[Activity]: For each entry below, output it exactly as it stands.
┏━━
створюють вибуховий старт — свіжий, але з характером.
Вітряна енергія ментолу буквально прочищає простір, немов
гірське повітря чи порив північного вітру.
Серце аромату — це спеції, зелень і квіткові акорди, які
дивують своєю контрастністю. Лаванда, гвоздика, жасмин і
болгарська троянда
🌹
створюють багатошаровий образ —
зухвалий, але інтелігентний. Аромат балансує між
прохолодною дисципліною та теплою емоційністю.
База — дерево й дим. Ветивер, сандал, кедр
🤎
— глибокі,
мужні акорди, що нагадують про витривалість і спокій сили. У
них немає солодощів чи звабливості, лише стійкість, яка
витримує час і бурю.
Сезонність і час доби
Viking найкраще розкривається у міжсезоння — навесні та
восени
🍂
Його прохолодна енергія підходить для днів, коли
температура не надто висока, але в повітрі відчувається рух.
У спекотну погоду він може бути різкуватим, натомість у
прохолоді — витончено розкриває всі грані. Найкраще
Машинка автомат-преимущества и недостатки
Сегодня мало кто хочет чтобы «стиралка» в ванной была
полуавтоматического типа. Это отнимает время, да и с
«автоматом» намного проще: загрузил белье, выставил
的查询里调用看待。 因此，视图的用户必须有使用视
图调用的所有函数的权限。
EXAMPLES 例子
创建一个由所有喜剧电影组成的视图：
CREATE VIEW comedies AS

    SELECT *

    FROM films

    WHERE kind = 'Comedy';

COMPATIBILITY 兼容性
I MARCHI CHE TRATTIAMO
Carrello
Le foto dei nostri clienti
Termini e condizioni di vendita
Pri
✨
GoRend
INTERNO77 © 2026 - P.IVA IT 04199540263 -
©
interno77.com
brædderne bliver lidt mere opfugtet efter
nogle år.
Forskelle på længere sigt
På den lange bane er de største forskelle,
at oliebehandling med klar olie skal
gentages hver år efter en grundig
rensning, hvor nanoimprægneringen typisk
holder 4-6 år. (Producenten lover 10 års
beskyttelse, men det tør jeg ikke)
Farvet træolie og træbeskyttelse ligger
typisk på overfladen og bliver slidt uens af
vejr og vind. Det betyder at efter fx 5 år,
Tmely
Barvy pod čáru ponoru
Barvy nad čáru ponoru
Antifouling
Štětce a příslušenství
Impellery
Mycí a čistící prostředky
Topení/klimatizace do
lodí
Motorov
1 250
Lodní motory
┗━━
[The answer]:
створюють вибуховий старт — свіжий, але з характером.
Вітряна енергія ментолу буквально прочищає простір, немов
гірське повітря чи порив північного вітру.
Серце аромату — це спеції, зелень і квіткові акорди, які
дивують своєю контрастністю. Лаванда, гвоздика, жасмин і
болгарська троянда
🌹
створюють багатошаровий образ —
зухвалий, але інтелігентний. Аромат балансує між
прохолодною дисципліною та теплою емоційністю.
База — дерево й дим. Ветивер, сандал, кедр
🤎
— глибокі,
мужні акорди, що нагадують про витривалість і спокій сили. У
них немає солодощів чи звабливості, лише стійкість, яка
витримує час і бурю.
Сезонність і час доби
Viking найкраще розкривається у міжсезоння — навесні та
восени
🍂
Його прохолодна енергія підходить для днів, коли
температура не надто висока, але в повітрі відчувається рух.
У спекотну погоду він може бути різкуватим, натомість у
прохолоді — витончено розкриває всі грані. Найкраще
Машинка автомат-преимущества и недостатки
Сегодня мало кто хочет чтобы «стиралка» в ванной была
полуавтоматического типа. Это отнимает время, да и с
«автоматом» намного проще: загрузил белье, выставил
的查询里调用看待。 因此，视图的用户必须有使用视
图调用的所有函数的权限。
EXAMPLES 例子
创建一个由所有喜剧电影组成的视图：
CREATE VIEW comedies AS

    SELECT *

    FROM films

    WHERE kind = 'Comedy';

COMPATIBILITY 兼容性
I MARCHI CHE TRATTIAMO
Carrello
Le foto dei nostri clienti
Termini e condizioni di vendita
Pri
✨
GoRend
INTERNO77 © 2026 - P.IVA IT 04199540263 -
©
interno77.com
brædderne bliver lidt mere opfugtet efter
nogle år.
Forskelle på længere sigt
På den lange bane er de største forskelle,
at oliebehandling med klar olie skal
gentages hver år efter en grundig
rensning, hvor nanoimprægneringen typisk
holder 4-6 år. (Producenten lover 10 års
beskyttelse, men det tør jeg ikke)
Farvet træolie og træbeskyttelse ligger
typisk på overfladen og bliver slidt uens af
vejr og vind. Det betyder at efter fx 5 år,
Tmely
Barvy pod čáru ponoru
Barvy nad čáru ponoru
Antifouling
Štětce a příslušenství
Impellery
Mycí a čistící prostředky
Topení/klimatizace do
lodí
Motorov
1 250
Lodní motory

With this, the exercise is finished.